Ringsheim Land zahlt 75 Prozent des Bahnhofsausbaus

Der ECE-Halt am 1. Juni war erst der Anfang: Die Gemeinde möchte den Bahnhof Ringsheim/Europa-Park zum Mobilitätsknoten ausbauen – und hat dafür Zuschüsse vom Land bekommen.Foto: Göpfert Foto: Lahrer Zeitung

Ringsheim (red/jg). Das Land Baden-Württemberg wird den Ausbau des Bahnhofs Ringsheim/Europapark mit voraussichtlich rund 277 000 Euro fördern. Die Bauarbeiten sollen noch in diesem Jahr beginnen, teilt das Regierungspräsidium in einer Pressemitteilung mit.
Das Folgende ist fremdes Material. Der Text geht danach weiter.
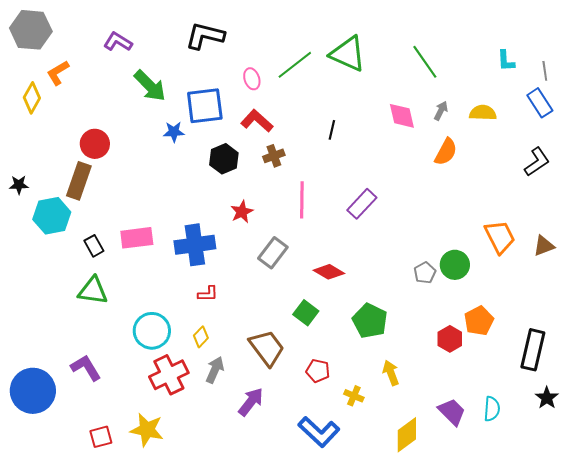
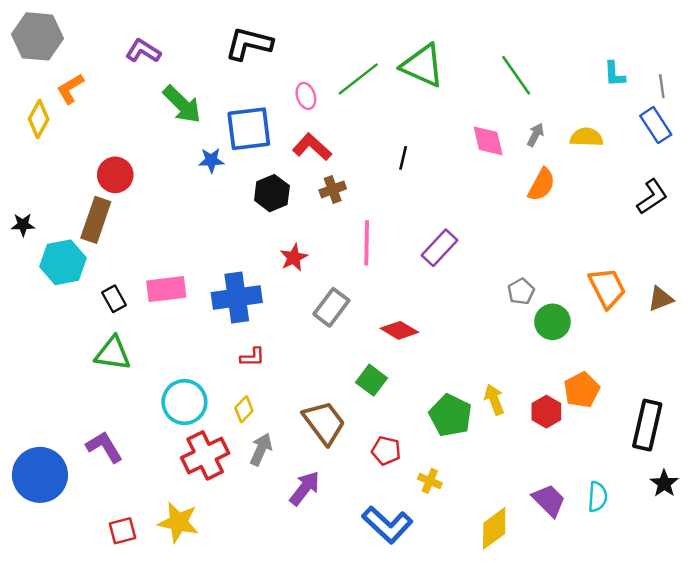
gray pentagon: (425, 273) -> (521, 291), moved
green pentagon: (370, 321) -> (450, 415), moved
yellow arrow: (391, 373) -> (494, 400), moved

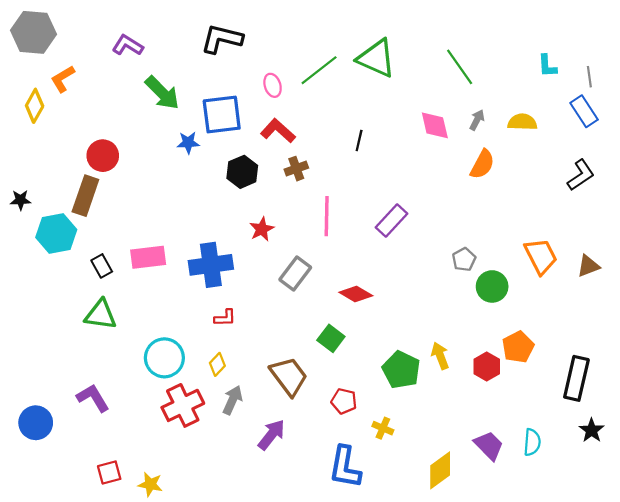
blue circle: (40, 475) -> (36, 423), size x0.7
yellow star: (178, 522) -> (150, 484), moved, size x0.7
blue L-shape: (387, 525) -> (345, 467), turned 57

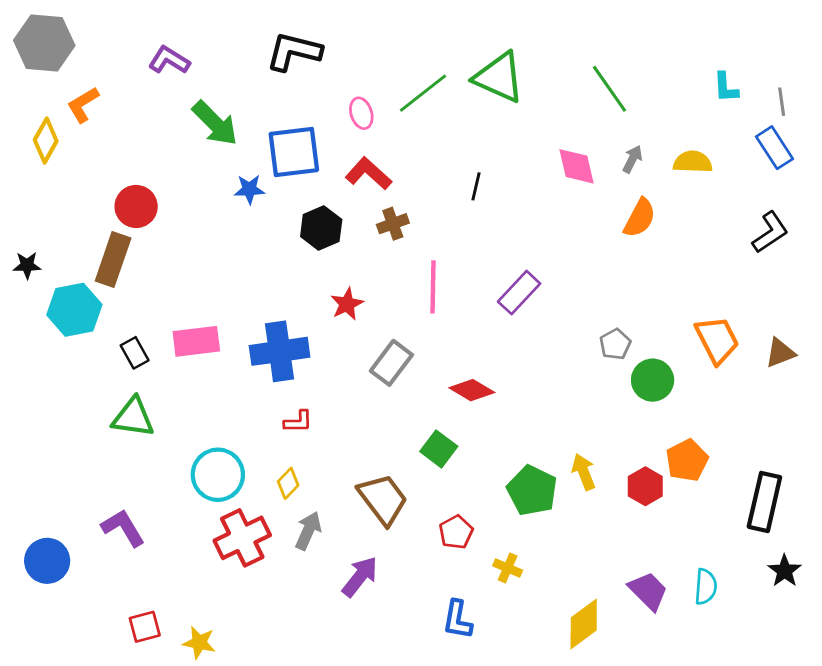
red pentagon: (344, 401) -> (456, 532), turned 30
blue L-shape: (345, 467) -> (457, 620), size x0.7

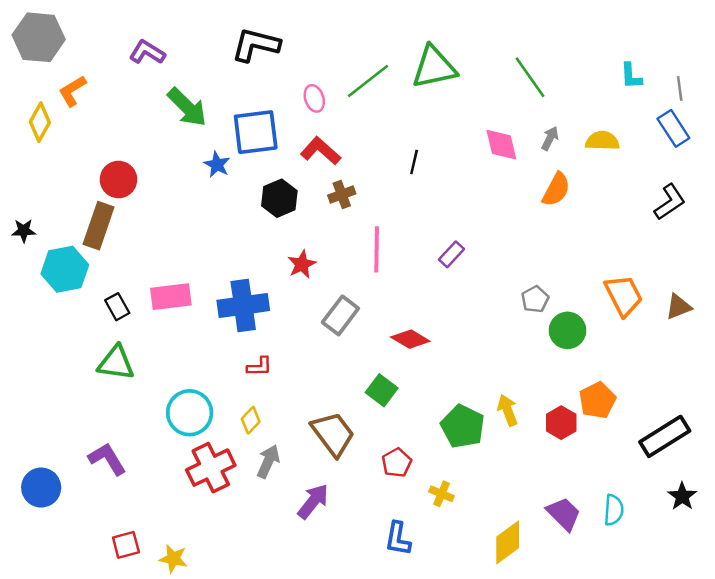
green triangle: (499, 77) -> (434, 67), turned -36
blue star: (249, 189) -> (217, 165), turned 30
purple rectangle: (519, 293) -> (451, 254), size x0.7
black rectangle: (764, 502) -> (665, 436), turned 45

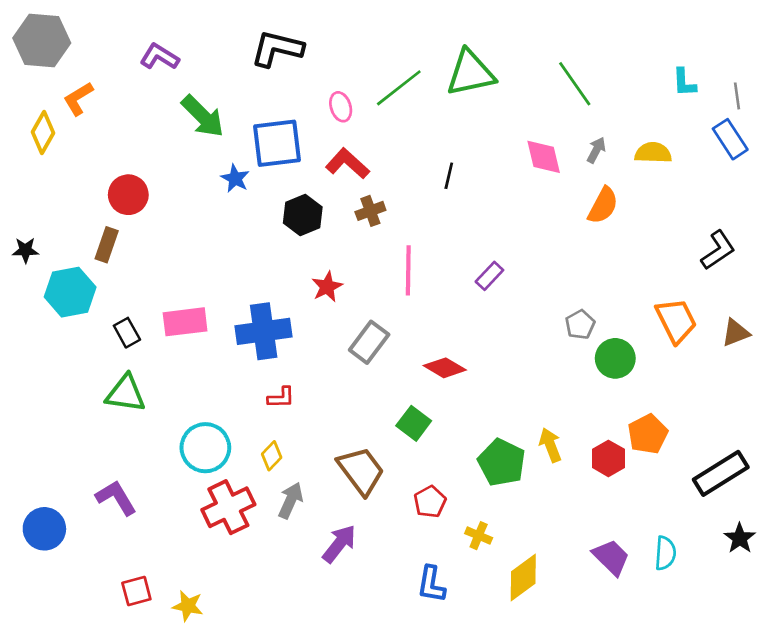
black L-shape: (670, 202) -> (718, 250), moved
brown rectangle: (99, 226) -> (107, 245), size x0.7
yellow diamond: (508, 542) -> (523, 578), moved

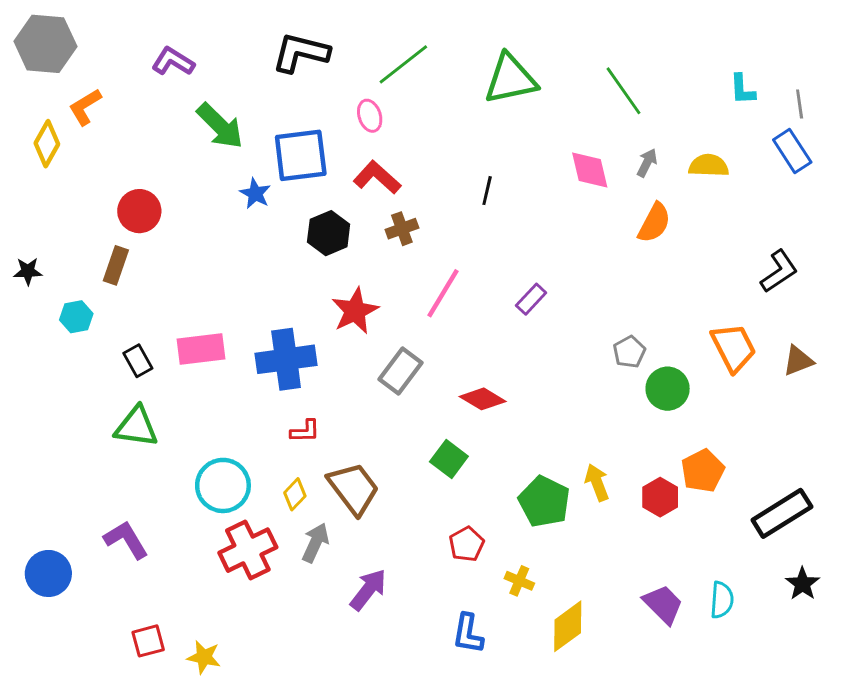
green line: (399, 88) -> (403, 64), moved
pink line: (408, 270) -> (443, 293), turned 30
red star: (327, 287) -> (355, 311), size x1.4
cyan hexagon: (70, 292) -> (76, 317), size x0.6
brown trapezoid: (361, 471) -> (354, 488), moved

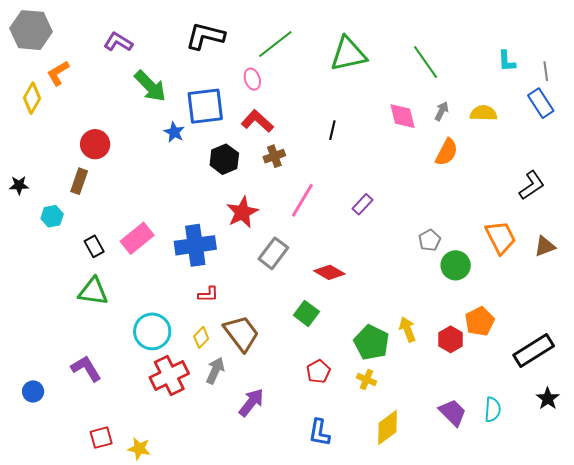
pink rectangle: (201, 349) -> (137, 238), turned -32
blue circle: (48, 573) -> (33, 392), size x0.7
yellow cross: (519, 581) -> (366, 379), moved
"Der Ausbau des Bahnhofs Ringsheim ist ein wichtiger Beitrag zur nachhaltigen Mobilität in unserer Region und damit zum Klimaschutz. Neben dem Tourismus profitieren davon die Menschen in Ringsheim und den umliegenden Gemeinden", freut sich Regierungspräsidentin Bärbel Schäfer. Die Förderung erfolge über das Landesgemeindeverkehrsfinanzierungsgesetz. Aus dem Sonderprogramm des Bundes "Stadt und Land" für den Radverkehr gebe es noch zusätzliche Fördergelder für die neuen Radabstell­anlagen. Auch der Ortenaukreis beteilige sich an den Kosten.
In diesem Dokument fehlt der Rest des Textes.